Check each line of the data for "могут", and copy the ones that have it.
START Data shown
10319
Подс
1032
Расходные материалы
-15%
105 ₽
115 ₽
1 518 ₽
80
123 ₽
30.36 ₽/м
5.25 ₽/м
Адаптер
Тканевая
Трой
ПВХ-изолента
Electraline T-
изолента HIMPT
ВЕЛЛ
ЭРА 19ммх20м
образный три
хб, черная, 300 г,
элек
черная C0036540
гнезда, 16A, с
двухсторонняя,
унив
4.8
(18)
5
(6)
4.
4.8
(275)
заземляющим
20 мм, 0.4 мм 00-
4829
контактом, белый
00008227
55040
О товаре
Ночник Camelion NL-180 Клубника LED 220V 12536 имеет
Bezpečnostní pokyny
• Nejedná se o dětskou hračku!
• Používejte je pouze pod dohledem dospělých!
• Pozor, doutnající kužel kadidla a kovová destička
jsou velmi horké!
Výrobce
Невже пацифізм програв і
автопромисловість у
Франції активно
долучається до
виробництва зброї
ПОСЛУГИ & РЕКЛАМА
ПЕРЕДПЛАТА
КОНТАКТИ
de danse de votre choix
END Data shown
START Data shown
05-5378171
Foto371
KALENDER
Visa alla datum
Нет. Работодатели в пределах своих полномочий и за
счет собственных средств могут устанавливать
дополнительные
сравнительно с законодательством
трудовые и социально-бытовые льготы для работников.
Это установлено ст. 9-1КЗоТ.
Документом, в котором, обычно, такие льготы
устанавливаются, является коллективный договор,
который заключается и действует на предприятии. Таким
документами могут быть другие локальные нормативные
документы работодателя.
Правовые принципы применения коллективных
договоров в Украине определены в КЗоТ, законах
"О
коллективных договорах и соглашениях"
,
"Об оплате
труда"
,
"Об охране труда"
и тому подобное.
END Data shown
START Data shown
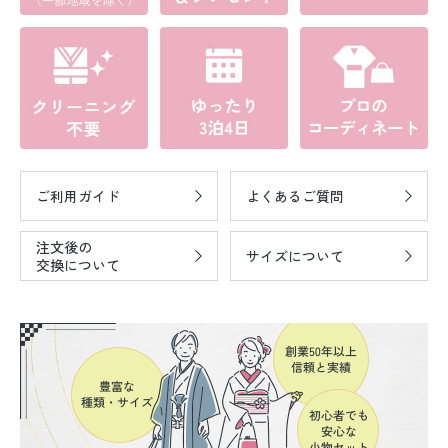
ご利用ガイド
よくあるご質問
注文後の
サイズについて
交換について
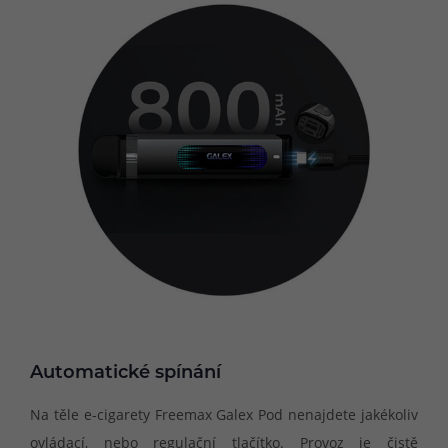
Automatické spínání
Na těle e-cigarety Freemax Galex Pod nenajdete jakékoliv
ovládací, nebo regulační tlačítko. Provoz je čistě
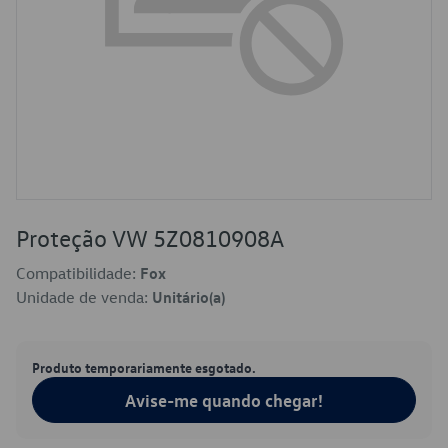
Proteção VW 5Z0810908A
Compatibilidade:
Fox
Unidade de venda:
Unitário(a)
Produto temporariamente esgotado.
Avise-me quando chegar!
END Data shown
● Output of the exercise:
счет собственных средств могут устанавливать
документами могут быть другие локальные нормативные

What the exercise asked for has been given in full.